▶ Action item:
Compute how many lines in the records below contain the string "code" and give that number without other output.

Records supplied below:

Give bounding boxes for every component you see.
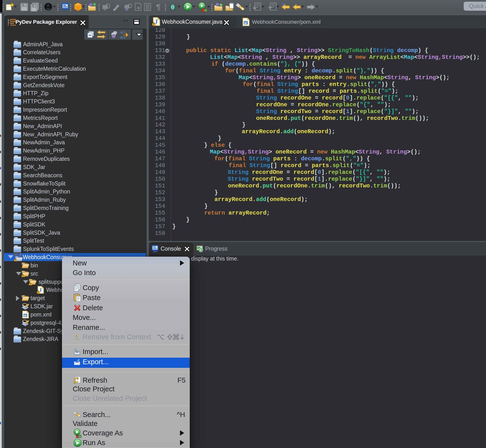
svg-text:J: J	[19, 253, 21, 257]
svg-text:M: M	[244, 21, 247, 25]
svg-text:M: M	[24, 314, 26, 317]
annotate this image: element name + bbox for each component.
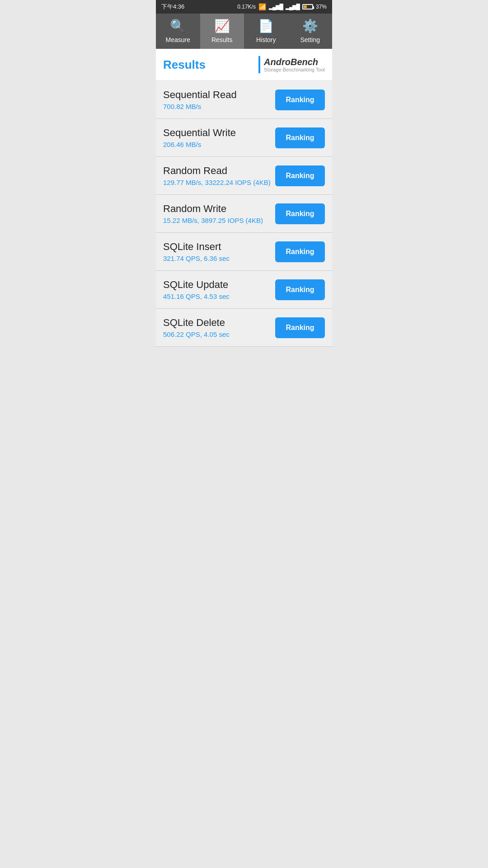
ranking-button-1[interactable]: Ranking xyxy=(275,127,325,148)
ranking-button-2[interactable]: Ranking xyxy=(275,165,325,186)
result-value-0: 700.82 MB/s xyxy=(163,103,275,110)
result-value-1: 206.46 MB/s xyxy=(163,141,275,148)
setting-label: Setting xyxy=(300,36,320,43)
result-info-0: Sequential Read 700.82 MB/s xyxy=(163,89,275,110)
result-value-3: 15.22 MB/s, 3897.25 IOPS (4KB) xyxy=(163,217,275,224)
wifi-icon: 📶 xyxy=(258,3,266,10)
signal-icon: ▂▄▆█ xyxy=(269,4,283,10)
result-value-4: 321.74 QPS, 6.36 sec xyxy=(163,255,275,262)
battery-icon xyxy=(302,4,313,9)
results-label: Results xyxy=(211,36,233,43)
ranking-button-4[interactable]: Ranking xyxy=(275,241,325,262)
status-right: 0.17K/s 📶 ▂▄▆█ ▂▄▆█ 37% xyxy=(237,3,327,10)
tab-setting[interactable]: ⚙️ Setting xyxy=(288,14,333,49)
result-info-1: Sequential Write 206.46 MB/s xyxy=(163,127,275,148)
result-name-4: SQLite Insert xyxy=(163,241,275,253)
signal-icon-2: ▂▄▆█ xyxy=(286,4,300,10)
brand-text: AndroBench Storage Benchmarking Tool xyxy=(264,57,325,72)
brand-name: AndroBench xyxy=(264,57,325,67)
tab-measure[interactable]: 🔍 Measure xyxy=(156,14,200,49)
page-header: Results AndroBench Storage Benchmarking … xyxy=(156,49,332,81)
brand-logo: AndroBench Storage Benchmarking Tool xyxy=(258,56,325,73)
status-bar: 下午4:36 0.17K/s 📶 ▂▄▆█ ▂▄▆█ 37% xyxy=(156,0,332,14)
measure-label: Measure xyxy=(166,36,190,43)
ranking-button-6[interactable]: Ranking xyxy=(275,317,325,338)
result-name-5: SQLite Update xyxy=(163,279,275,291)
result-row-6: SQLite Delete 506.22 QPS, 4.05 sec Ranki… xyxy=(156,309,332,347)
results-list: Sequential Read 700.82 MB/s Ranking Sequ… xyxy=(156,81,332,347)
result-info-4: SQLite Insert 321.74 QPS, 6.36 sec xyxy=(163,241,275,262)
result-value-2: 129.77 MB/s, 33222.24 IOPS (4KB) xyxy=(163,179,275,186)
result-row-3: Random Write 15.22 MB/s, 3897.25 IOPS (4… xyxy=(156,195,332,233)
tab-results[interactable]: 📈 Results xyxy=(200,14,244,49)
results-icon: 📈 xyxy=(214,20,230,33)
page-title: Results xyxy=(163,58,206,72)
result-info-2: Random Read 129.77 MB/s, 33222.24 IOPS (… xyxy=(163,165,275,186)
result-name-6: SQLite Delete xyxy=(163,317,275,329)
result-name-3: Random Write xyxy=(163,203,275,215)
setting-icon: ⚙️ xyxy=(302,20,318,33)
result-name-2: Random Read xyxy=(163,165,275,177)
result-row-1: Sequential Write 206.46 MB/s Ranking xyxy=(156,119,332,157)
result-info-6: SQLite Delete 506.22 QPS, 4.05 sec xyxy=(163,317,275,338)
brand-tagline: Storage Benchmarking Tool xyxy=(264,67,325,72)
battery-percent: 37% xyxy=(316,4,327,10)
result-row-2: Random Read 129.77 MB/s, 33222.24 IOPS (… xyxy=(156,157,332,195)
result-row-0: Sequential Read 700.82 MB/s Ranking xyxy=(156,81,332,119)
result-name-1: Sequential Write xyxy=(163,127,275,139)
measure-icon: 🔍 xyxy=(170,20,186,33)
nav-tabs: 🔍 Measure 📈 Results 📄 History ⚙️ Setting xyxy=(156,14,332,49)
history-label: History xyxy=(256,36,276,43)
tab-history[interactable]: 📄 History xyxy=(244,14,288,49)
result-row-4: SQLite Insert 321.74 QPS, 6.36 sec Ranki… xyxy=(156,233,332,271)
result-info-5: SQLite Update 451.16 QPS, 4.53 sec xyxy=(163,279,275,300)
result-name-0: Sequential Read xyxy=(163,89,275,101)
ranking-button-0[interactable]: Ranking xyxy=(275,90,325,110)
brand-bar xyxy=(258,56,260,73)
ranking-button-5[interactable]: Ranking xyxy=(275,279,325,300)
ranking-button-3[interactable]: Ranking xyxy=(275,203,325,224)
result-row-5: SQLite Update 451.16 QPS, 4.53 sec Ranki… xyxy=(156,271,332,309)
result-value-5: 451.16 QPS, 4.53 sec xyxy=(163,292,275,300)
result-value-6: 506.22 QPS, 4.05 sec xyxy=(163,330,275,338)
status-time: 下午4:36 xyxy=(161,3,184,11)
network-speed: 0.17K/s xyxy=(237,4,256,10)
history-icon: 📄 xyxy=(258,20,274,33)
result-info-3: Random Write 15.22 MB/s, 3897.25 IOPS (4… xyxy=(163,203,275,224)
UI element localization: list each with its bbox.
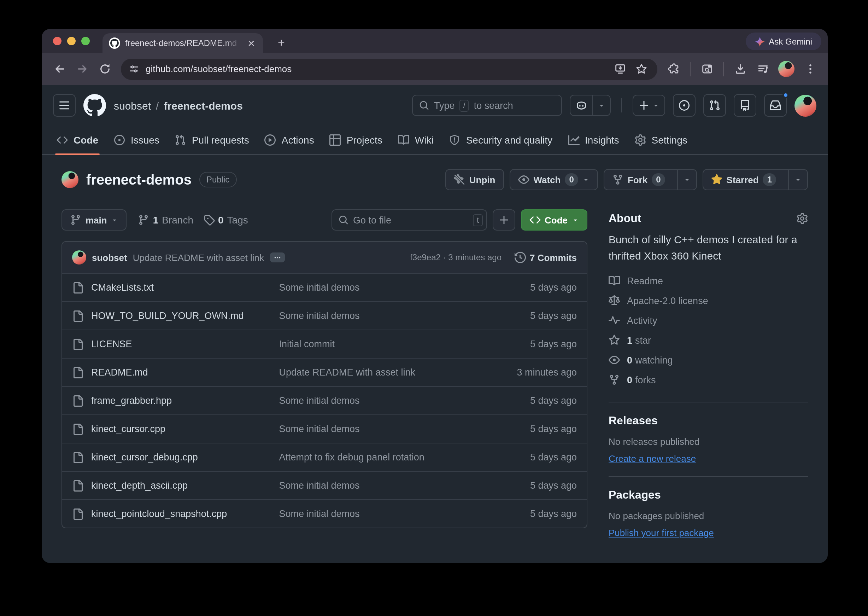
row-age[interactable]: 5 days ago: [499, 339, 577, 349]
tab-actions[interactable]: Actions: [257, 125, 322, 154]
file-name-link[interactable]: CMakeLists.txt: [91, 282, 154, 293]
file-name-link[interactable]: kinect_cursor.cpp: [91, 424, 165, 434]
row-age[interactable]: 5 days ago: [499, 509, 577, 519]
search-input[interactable]: Type / to search: [412, 95, 562, 116]
row-commit-message[interactable]: Some initial demos: [279, 311, 499, 321]
browser-profile-avatar[interactable]: [778, 61, 794, 77]
tab-projects[interactable]: Projects: [322, 125, 390, 154]
file-name-link[interactable]: HOW_TO_BUILD_YOUR_OWN.md: [91, 311, 244, 321]
copilot-dropdown[interactable]: [592, 96, 610, 115]
sidebar-watching-link[interactable]: 0watching: [609, 350, 808, 370]
packages-title[interactable]: Packages: [609, 489, 808, 501]
hamburger-menu-button[interactable]: [53, 94, 76, 117]
extensions-puzzle-icon[interactable]: [664, 60, 683, 78]
commit-author[interactable]: suobset: [92, 252, 127, 263]
file-name-link[interactable]: README.md: [91, 367, 148, 378]
forward-button[interactable]: [73, 60, 91, 78]
commit-author-avatar[interactable]: [72, 250, 86, 264]
tab-issues[interactable]: Issues: [106, 125, 167, 154]
github-logo-icon[interactable]: [83, 94, 106, 117]
bookmark-star-icon[interactable]: [632, 60, 650, 78]
row-commit-message[interactable]: Initial commit: [279, 339, 499, 349]
zoom-window-button[interactable]: [81, 37, 90, 45]
unpin-button[interactable]: Unpin: [445, 169, 504, 190]
row-commit-message[interactable]: Some initial demos: [279, 509, 499, 519]
copilot-icon-button[interactable]: [570, 96, 592, 115]
tab-insights[interactable]: Insights: [560, 125, 627, 154]
sidebar-forks-link[interactable]: 0forks: [609, 370, 808, 390]
breadcrumb-repo[interactable]: freenect-demos: [164, 99, 243, 112]
sidebar-activity-link[interactable]: Activity: [609, 311, 808, 330]
row-commit-message[interactable]: Some initial demos: [279, 424, 499, 434]
playlist-icon[interactable]: [754, 60, 772, 78]
address-bar[interactable]: github.com/suobset/freenect-demos: [121, 58, 657, 80]
row-commit-message[interactable]: Update README with asset link: [279, 367, 499, 378]
close-window-button[interactable]: [53, 37, 61, 45]
file-name-link[interactable]: LICENSE: [91, 339, 132, 349]
browser-tab[interactable]: freenect-demos/README.md ✕: [102, 33, 263, 53]
row-commit-message[interactable]: Some initial demos: [279, 395, 499, 406]
row-age[interactable]: 5 days ago: [499, 282, 577, 293]
row-age[interactable]: 5 days ago: [499, 480, 577, 491]
row-commit-message[interactable]: Some initial demos: [279, 282, 499, 293]
commit-message-link[interactable]: Update README with asset link: [133, 252, 264, 263]
file-name-link[interactable]: kinect_cursor_debug.cpp: [91, 452, 198, 462]
site-settings-icon[interactable]: [128, 64, 139, 74]
issues-header-button[interactable]: [673, 94, 696, 117]
edit-about-gear-icon[interactable]: [797, 213, 808, 224]
file-name-link[interactable]: kinect_pointcloud_snapshot.cpp: [91, 509, 227, 519]
tab-search-icon[interactable]: [698, 60, 716, 78]
tab-wiki[interactable]: Wiki: [390, 125, 442, 154]
watch-button[interactable]: Watch0: [509, 169, 598, 190]
back-button[interactable]: [50, 60, 69, 78]
add-file-button[interactable]: [492, 209, 515, 231]
fork-main-button[interactable]: Fork0: [604, 170, 673, 190]
commit-sha[interactable]: f3e9ea2: [410, 253, 441, 262]
star-dropdown[interactable]: [788, 170, 807, 190]
sidebar-stars-link[interactable]: 1star: [609, 330, 808, 350]
url-text[interactable]: github.com/suobset/freenect-demos: [146, 64, 604, 74]
code-download-button[interactable]: Code: [520, 209, 588, 231]
row-commit-message[interactable]: Some initial demos: [279, 480, 499, 491]
tab-close-icon[interactable]: ✕: [246, 37, 257, 49]
new-tab-button[interactable]: +: [272, 34, 290, 52]
commit-expand-button[interactable]: [269, 253, 285, 262]
install-app-icon[interactable]: [611, 60, 629, 78]
sidebar-readme-link[interactable]: Readme: [609, 271, 808, 291]
row-age[interactable]: 5 days ago: [499, 395, 577, 406]
downloads-icon[interactable]: [731, 60, 749, 78]
row-age[interactable]: 3 minutes ago: [499, 367, 577, 378]
breadcrumb-owner[interactable]: suobset: [114, 99, 151, 112]
go-to-file-input[interactable]: Go to file t: [331, 209, 487, 231]
user-avatar[interactable]: [794, 94, 816, 116]
tab-settings[interactable]: Settings: [627, 125, 695, 154]
tab-code[interactable]: Code: [49, 125, 106, 154]
sidebar-license-link[interactable]: Apache-2.0 license: [609, 291, 808, 311]
tab-pull-requests[interactable]: Pull requests: [167, 125, 257, 154]
repositories-header-button[interactable]: [734, 94, 756, 117]
browser-menu-kebab-icon[interactable]: [801, 60, 819, 78]
file-name-link[interactable]: kinect_depth_ascii.cpp: [91, 480, 188, 491]
row-age[interactable]: 5 days ago: [499, 452, 577, 462]
branch-selector-button[interactable]: main: [61, 209, 127, 231]
fork-dropdown[interactable]: [677, 170, 696, 190]
create-new-button[interactable]: [633, 95, 665, 116]
row-commit-message[interactable]: Attempt to fix debug panel rotation: [279, 452, 499, 462]
releases-title[interactable]: Releases: [609, 415, 808, 427]
reload-button[interactable]: [96, 60, 114, 78]
starred-main-button[interactable]: Starred1: [703, 170, 784, 190]
minimize-window-button[interactable]: [67, 37, 76, 45]
publish-package-link[interactable]: Publish your first package: [609, 528, 714, 538]
page-title[interactable]: freenect-demos: [86, 171, 191, 188]
row-age[interactable]: 5 days ago: [499, 311, 577, 321]
tab-security[interactable]: Security and quality: [442, 125, 560, 154]
branches-link[interactable]: 1Branch: [138, 214, 193, 226]
tags-link[interactable]: 0Tags: [203, 214, 248, 226]
repo-owner-avatar[interactable]: [61, 171, 78, 188]
create-release-link[interactable]: Create a new release: [609, 453, 696, 464]
commit-history-link[interactable]: 7 Commits: [514, 252, 577, 263]
row-age[interactable]: 5 days ago: [499, 424, 577, 434]
pull-requests-header-button[interactable]: [703, 94, 726, 117]
file-name-link[interactable]: frame_grabber.hpp: [91, 395, 172, 406]
ask-gemini-button[interactable]: Ask Gemini: [745, 33, 821, 50]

End of Records supplied.

▶ Output for this task:
2